[Transcribed page contents]

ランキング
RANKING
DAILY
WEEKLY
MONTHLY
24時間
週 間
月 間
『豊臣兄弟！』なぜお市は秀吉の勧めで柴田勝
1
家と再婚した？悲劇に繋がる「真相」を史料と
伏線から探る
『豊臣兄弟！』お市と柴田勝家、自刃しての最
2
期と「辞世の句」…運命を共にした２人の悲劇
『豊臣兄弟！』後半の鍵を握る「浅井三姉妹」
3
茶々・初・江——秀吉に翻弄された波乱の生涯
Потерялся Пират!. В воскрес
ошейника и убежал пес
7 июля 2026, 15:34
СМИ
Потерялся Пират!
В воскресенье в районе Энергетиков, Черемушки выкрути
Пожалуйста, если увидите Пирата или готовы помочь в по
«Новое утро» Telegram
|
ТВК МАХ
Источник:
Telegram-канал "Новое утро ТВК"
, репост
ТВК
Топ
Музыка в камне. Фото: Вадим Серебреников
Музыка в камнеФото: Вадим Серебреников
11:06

* * *

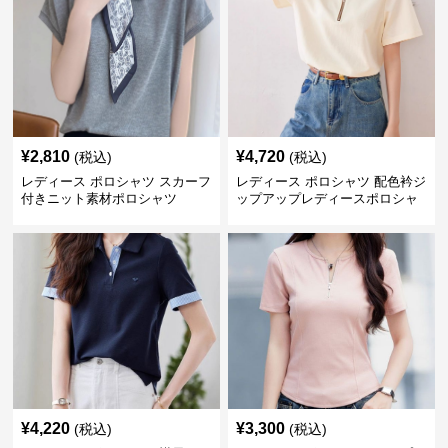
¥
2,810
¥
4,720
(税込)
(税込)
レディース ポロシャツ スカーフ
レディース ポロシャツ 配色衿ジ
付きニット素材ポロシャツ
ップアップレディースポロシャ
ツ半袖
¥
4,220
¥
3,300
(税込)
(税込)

EXERCISE
Those lines of the records that contain the string "Потерялся" should be identified and copied.

RESPONSE
Потерялся Пират!. В воскрес
Потерялся Пират!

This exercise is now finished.